After 500m LinkedIn enthusiasts were affected in a data-scraping incident in April, it has happened again – with big security ramifications.
A new posting with 700m LinkedIn records has appeared on a popular hacker forum, states researchers.
GOD User Tom Liner
Analysts from Privacy Sharks found the data put up for sale on Raid Forums by a hacker calling himself “GOD User Tom Liner.” The advertisement, posted June 22, claims that 700m records are included in the cache, & included a sample of 1m records as “proof.”
Privacy Sharks examined the free sample & saw that the records include full names, gender, email addresses, phone numbers & industry information. It is unclear what the origin of the data is – but the scraping of public profiles is a likely source. That was the driver behind the collection of 500m LinkedIn records that went up for sale in April.
It contained an “aggregation of data from a number of websites & companies” as well “publicly viewable member profile data,” LinkedIn explained at the time.
No Breach
LinkedIn, says no breach of its networks has occurred this time, either:
“While we’re still investigating this issue, our initial analysis indicates that the dataset includes information scraped from LinkedIn as well as information obtained from other sources,” according to the company’s press statement.
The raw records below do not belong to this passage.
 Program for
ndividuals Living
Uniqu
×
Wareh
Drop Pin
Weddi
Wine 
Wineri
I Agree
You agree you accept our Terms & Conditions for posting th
“This was not a LinkedIn data breach & our investigation has determined that no private LinkedIn member data was exposed. Scraping data from LinkedIn is a violation of our Terms of Service & we are constantly working to ensure our members’ privacy is protected.”
200m More Records
“This time around, we cannot be sure whether or not the records are a cumulation of data from previous breaches & public profiles, or whether the information is from private accounts,” according to Privacy Shark’s blog post, published Mon. “We employ a strict policy of not supporting sellers of stolen data &, therefore, have not purchased the leaked list to verify all of the records.”
There are 200m more records available in the collection this time around, so it is probable that new data has been scraped & that it is more than a redo of the previous group of records, researchers added.
Security Ramifications
The good news is that credit-card data, private message contents & other sensitive information is not a part of the incident, from Privacy Shark’s analysis. That is not to say there are not serious security implications though.
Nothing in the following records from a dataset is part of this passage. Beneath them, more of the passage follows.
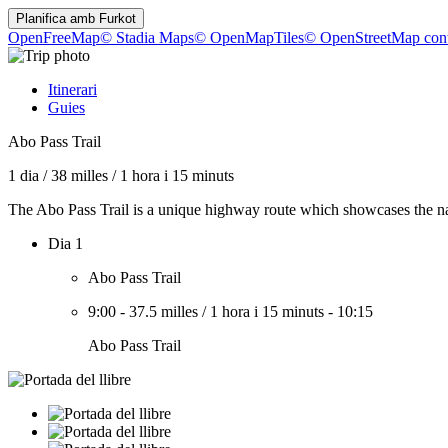
Planifica amb
Furkot
OpenFreeMap
© Stadia Maps
© OpenMapTiles
© OpenStreetMap cont
Itinerari
Guies
Abo Pass Trail
1 dia
/
38 milles
/
1 hora i 15 minuts
The Abo Pass Trail is a unique highway route which showcases the na
Dia 1
Abo Pass Trail
9:00
-
37.5 milles
/
1 hora i 15 minuts
-
10:15
Abo Pass Trail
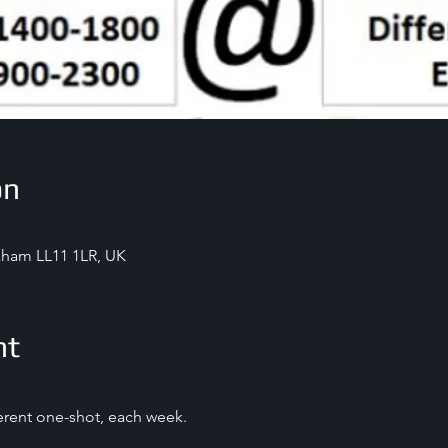
on
exham LL11 1LR, UK
nt
ferent one-shot, each week.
“The leaked information poses a threat to affected LinkedIn users,” according to Privacy Sharks. “With details such as email addresses & phone numbers made available to buyers online, LinkedIn individuals could become the target of spam campaigns, or worse still, victims of identity theft.”
E-mail or Telephone Scams
It added, “expert hackers may still be able to track down sensitive data through just an email address. LinkedIn users could also be on the receiving end of email or telephone scams that trick them into sharing sensitive credentials or transferring large amounts of money.”
Then there are brute-force attacks to be concerned about: “Using email addresses provided in the records, hackers may attempt to access users’ accounts using various combinations of common password characters,” researchers warned.
Social-Engineering
The data could be a social engineering ‘goldmine.’ Attackers could just visit public profiles to target someone but having so many records in 1 place could make it possible to automate targeted attacks using information about users’ jobs & gender, among other details.
“It is not uncommon to see such data sets being used to send personalised phishing emails, extort ransom or earn money on the Dark Web – especially now that many hackers target job seekers on LinkedIn with bogus job offers, infecting them with a backdoor trojan,” Candid Wuest, Acronis VP of Cyber-Protection Research, outlined at the time of the 1st data-scraping incident.
Golden Chickens
“For example, such personalised phishing attacks with LinkedIn lures were used by the Golden Chickens group.”
Users should secure their LinkedIn accounts by updating passwords & enabling two-factor authentication.